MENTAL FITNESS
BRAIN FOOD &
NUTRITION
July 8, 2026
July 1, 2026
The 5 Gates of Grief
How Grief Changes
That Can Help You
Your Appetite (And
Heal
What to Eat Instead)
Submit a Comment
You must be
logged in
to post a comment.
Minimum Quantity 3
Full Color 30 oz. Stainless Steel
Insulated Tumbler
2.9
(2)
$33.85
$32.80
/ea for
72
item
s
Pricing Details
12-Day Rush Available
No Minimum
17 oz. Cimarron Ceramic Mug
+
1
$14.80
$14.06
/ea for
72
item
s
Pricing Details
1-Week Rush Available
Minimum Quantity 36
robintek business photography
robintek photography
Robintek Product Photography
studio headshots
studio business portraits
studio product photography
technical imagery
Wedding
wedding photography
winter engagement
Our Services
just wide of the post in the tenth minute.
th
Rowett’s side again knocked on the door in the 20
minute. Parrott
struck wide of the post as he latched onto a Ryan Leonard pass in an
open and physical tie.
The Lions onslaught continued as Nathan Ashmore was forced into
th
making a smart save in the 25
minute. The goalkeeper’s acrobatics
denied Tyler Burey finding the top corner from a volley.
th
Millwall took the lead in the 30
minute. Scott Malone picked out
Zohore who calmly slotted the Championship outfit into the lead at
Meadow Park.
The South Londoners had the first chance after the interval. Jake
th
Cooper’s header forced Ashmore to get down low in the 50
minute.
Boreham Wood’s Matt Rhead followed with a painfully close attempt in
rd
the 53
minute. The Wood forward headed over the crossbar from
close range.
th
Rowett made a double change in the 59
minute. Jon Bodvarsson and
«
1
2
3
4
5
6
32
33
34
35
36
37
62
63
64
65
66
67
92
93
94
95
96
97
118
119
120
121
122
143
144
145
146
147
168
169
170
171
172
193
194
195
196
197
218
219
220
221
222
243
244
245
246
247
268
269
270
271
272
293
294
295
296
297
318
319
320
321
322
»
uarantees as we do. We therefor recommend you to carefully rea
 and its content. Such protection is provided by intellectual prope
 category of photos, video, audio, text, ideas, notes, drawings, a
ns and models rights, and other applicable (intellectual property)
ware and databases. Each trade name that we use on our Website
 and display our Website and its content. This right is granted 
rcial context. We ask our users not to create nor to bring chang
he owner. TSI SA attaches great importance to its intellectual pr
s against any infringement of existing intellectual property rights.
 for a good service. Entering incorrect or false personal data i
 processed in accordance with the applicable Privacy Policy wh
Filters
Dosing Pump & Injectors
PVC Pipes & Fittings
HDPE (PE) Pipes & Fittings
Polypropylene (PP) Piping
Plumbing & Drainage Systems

• Your objective:
Starting with the first line of the records, repeat every line up to and including the one containing "Full Color 30 oz. Stainless Steel", and nothing else.

• Task output:
MENTAL FITNESS
BRAIN FOOD &
NUTRITION
July 8, 2026
July 1, 2026
The 5 Gates of Grief
How Grief Changes
That Can Help You
Your Appetite (And
Heal
What to Eat Instead)
Submit a Comment
You must be
logged in
to post a comment.
Minimum Quantity 3
Full Color 30 oz. Stainless Steel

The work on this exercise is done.